***** PROVIDED INFORMATION

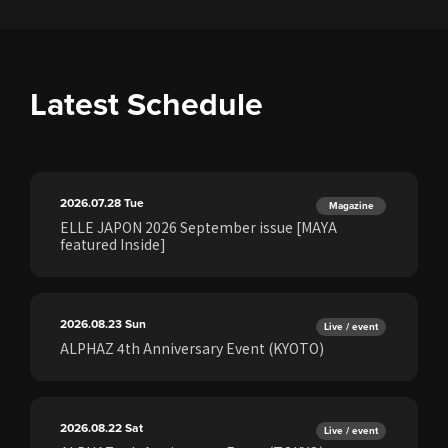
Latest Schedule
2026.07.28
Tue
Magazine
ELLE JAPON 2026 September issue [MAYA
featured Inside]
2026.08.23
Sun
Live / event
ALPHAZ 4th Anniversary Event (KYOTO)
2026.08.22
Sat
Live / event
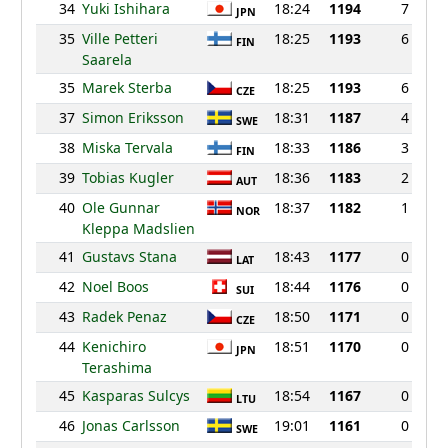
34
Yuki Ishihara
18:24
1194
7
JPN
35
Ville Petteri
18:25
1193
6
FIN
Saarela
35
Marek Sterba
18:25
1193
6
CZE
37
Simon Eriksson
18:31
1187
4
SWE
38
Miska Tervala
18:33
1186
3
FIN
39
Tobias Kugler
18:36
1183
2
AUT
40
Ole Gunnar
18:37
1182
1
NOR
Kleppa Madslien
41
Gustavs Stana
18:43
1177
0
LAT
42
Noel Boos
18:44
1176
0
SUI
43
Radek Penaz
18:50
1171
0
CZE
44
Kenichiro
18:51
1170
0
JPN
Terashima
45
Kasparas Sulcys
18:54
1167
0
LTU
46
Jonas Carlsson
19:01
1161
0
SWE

**********
***** PROVIDED INFORMATION

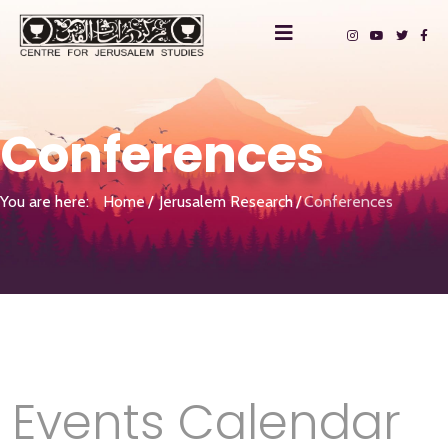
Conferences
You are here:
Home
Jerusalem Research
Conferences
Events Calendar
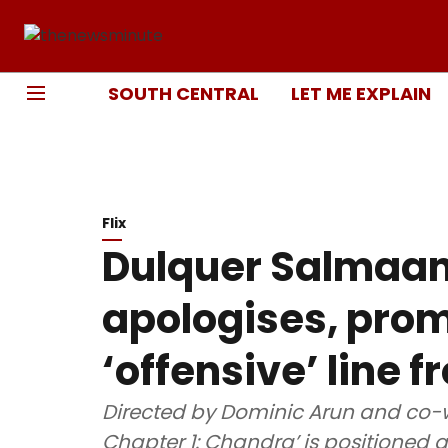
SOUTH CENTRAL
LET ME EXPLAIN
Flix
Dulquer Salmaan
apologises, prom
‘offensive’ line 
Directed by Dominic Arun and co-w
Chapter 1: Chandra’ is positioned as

**********
***** PROVIDED INFORMATION

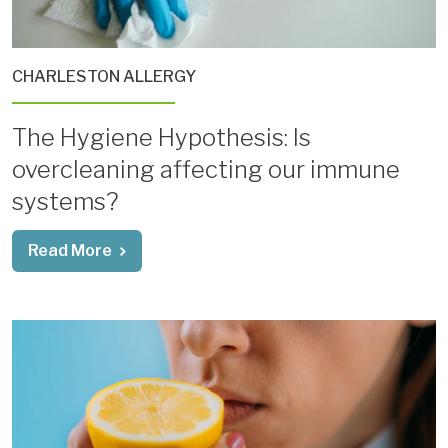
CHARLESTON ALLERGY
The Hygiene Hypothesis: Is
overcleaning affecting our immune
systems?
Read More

**********

*YOUR GOAL*: What is needed is a verbatim copy of every line in the records above from the one containing "Dulquer Salmaan" down to the one containing "Chapter 1: Chandra’ is positioned as", both included, and nothing more.

*WRITTEN SOLUTION*:
Dulquer Salmaan
apologises, prom
‘offensive’ line 
Directed by Dominic Arun and co-w
Chapter 1: Chandra’ is positioned as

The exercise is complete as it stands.